#### Activity:
There is one span to output from the data below: the lines starting at the line with "Spielklassen 2026/27" and ending at the line with "Niederrhein". Output it exactly, ends included, nothing more.

Task inputs Block Start

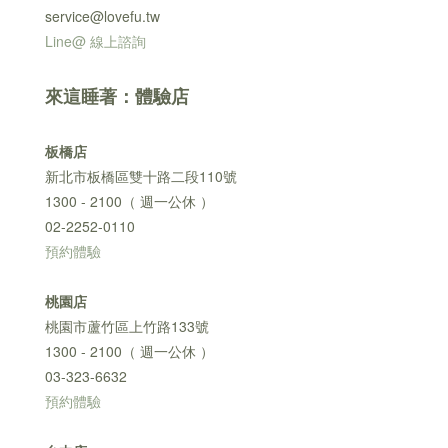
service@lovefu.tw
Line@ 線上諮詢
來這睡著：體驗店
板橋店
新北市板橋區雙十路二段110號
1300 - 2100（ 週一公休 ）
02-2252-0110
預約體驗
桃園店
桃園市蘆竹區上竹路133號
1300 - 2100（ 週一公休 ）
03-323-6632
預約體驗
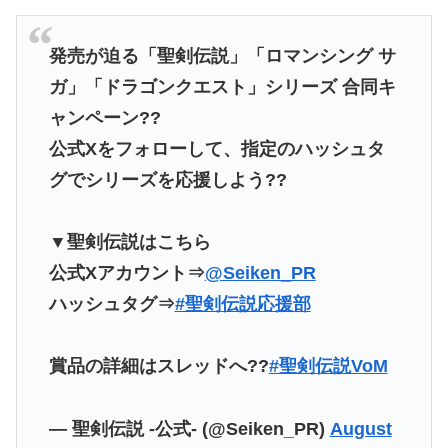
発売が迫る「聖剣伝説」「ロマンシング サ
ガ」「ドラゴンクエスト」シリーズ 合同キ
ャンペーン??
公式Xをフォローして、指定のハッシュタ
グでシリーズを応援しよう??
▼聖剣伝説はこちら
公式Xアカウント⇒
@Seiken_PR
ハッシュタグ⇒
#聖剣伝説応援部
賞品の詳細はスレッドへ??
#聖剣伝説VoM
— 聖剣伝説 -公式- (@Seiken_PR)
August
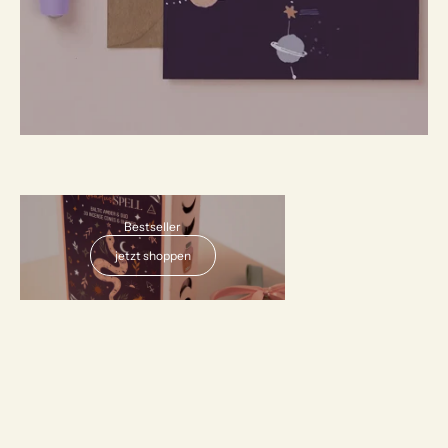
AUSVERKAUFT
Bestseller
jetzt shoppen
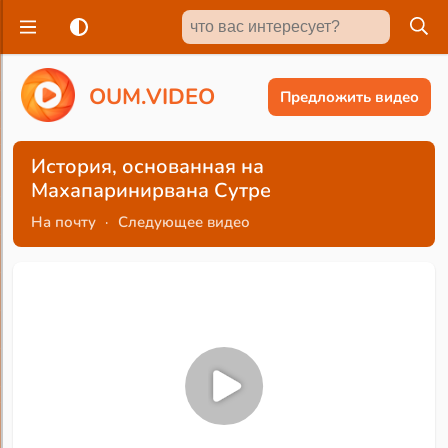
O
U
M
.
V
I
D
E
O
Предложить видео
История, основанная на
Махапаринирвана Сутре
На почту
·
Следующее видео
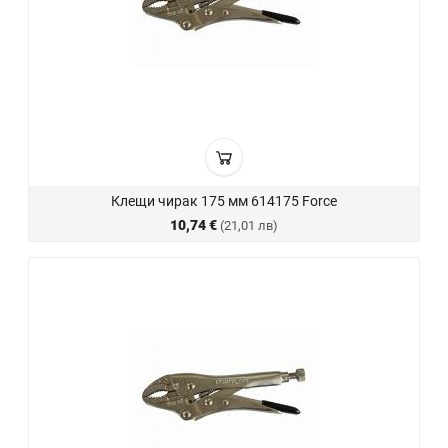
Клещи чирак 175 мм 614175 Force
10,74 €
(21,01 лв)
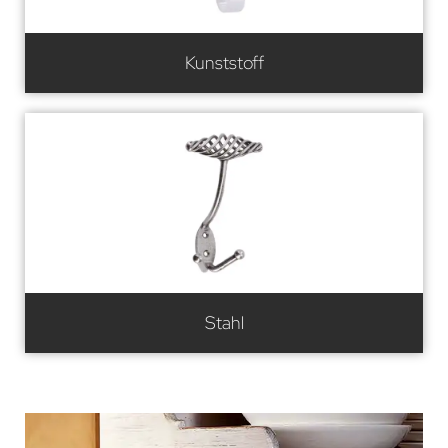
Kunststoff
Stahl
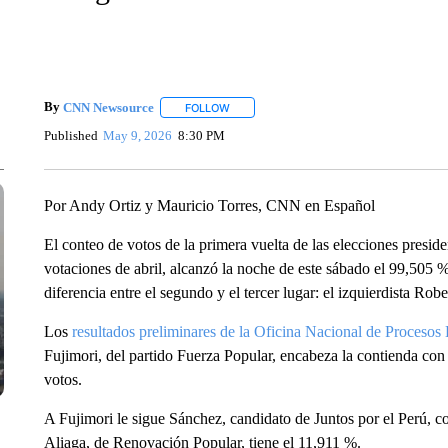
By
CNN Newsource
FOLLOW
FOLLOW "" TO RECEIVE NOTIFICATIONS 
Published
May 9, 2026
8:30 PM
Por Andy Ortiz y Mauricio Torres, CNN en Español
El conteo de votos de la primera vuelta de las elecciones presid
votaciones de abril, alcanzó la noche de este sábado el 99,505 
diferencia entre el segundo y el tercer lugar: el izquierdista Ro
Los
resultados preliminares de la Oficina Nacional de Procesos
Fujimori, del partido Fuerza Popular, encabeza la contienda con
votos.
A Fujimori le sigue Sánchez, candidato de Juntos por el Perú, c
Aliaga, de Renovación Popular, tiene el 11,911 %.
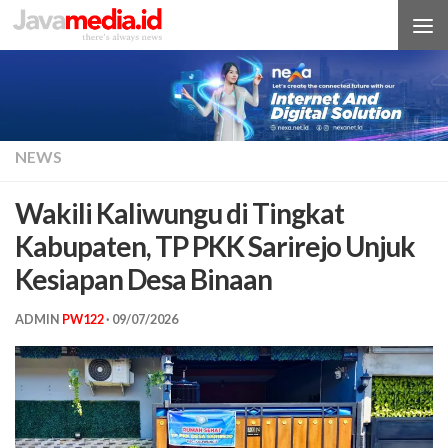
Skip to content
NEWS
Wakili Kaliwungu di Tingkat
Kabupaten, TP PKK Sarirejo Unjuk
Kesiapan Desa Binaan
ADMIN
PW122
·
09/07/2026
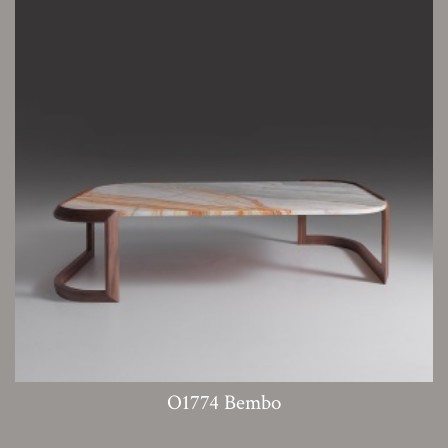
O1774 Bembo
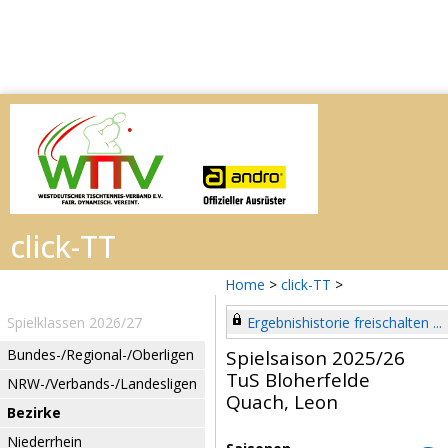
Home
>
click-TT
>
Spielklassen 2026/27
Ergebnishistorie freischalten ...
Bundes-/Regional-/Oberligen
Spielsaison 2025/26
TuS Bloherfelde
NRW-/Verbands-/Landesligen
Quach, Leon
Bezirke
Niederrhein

Task inputs Block End
Task inputs Block Start

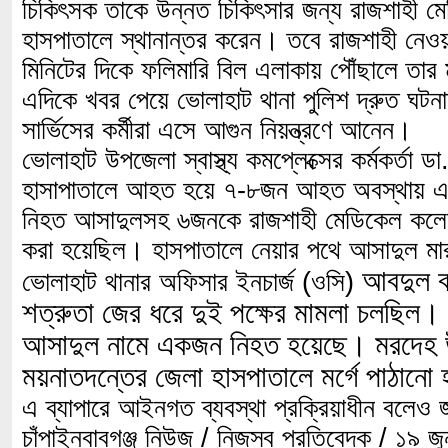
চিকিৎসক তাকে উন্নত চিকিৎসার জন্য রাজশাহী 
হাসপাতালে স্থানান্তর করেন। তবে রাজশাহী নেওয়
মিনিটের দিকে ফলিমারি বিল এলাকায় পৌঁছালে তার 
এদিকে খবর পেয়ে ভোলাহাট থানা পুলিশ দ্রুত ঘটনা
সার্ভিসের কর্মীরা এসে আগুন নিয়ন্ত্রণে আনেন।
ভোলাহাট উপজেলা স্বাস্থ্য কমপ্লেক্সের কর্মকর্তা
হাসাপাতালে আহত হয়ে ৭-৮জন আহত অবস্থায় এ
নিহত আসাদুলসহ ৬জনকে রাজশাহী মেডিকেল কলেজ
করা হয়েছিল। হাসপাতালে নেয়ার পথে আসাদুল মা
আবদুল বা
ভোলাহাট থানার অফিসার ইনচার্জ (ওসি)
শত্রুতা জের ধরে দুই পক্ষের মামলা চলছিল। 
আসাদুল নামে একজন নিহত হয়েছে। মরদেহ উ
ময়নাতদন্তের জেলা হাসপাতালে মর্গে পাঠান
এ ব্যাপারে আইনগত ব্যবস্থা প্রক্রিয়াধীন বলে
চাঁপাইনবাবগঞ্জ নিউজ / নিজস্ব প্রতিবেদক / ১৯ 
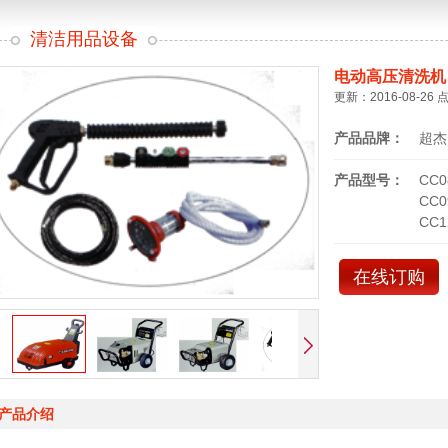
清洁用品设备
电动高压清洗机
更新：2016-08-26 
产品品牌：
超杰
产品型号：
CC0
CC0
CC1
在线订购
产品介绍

Task inputs Block End

#### Result:
Spielklassen 2026/27
Ergebnishistorie freischalten ...
Bundes-/Regional-/Oberligen
Spielsaison 2025/26
TuS Bloherfelde
NRW-/Verbands-/Landesligen
Quach, Leon
Bezirke
Niederrhein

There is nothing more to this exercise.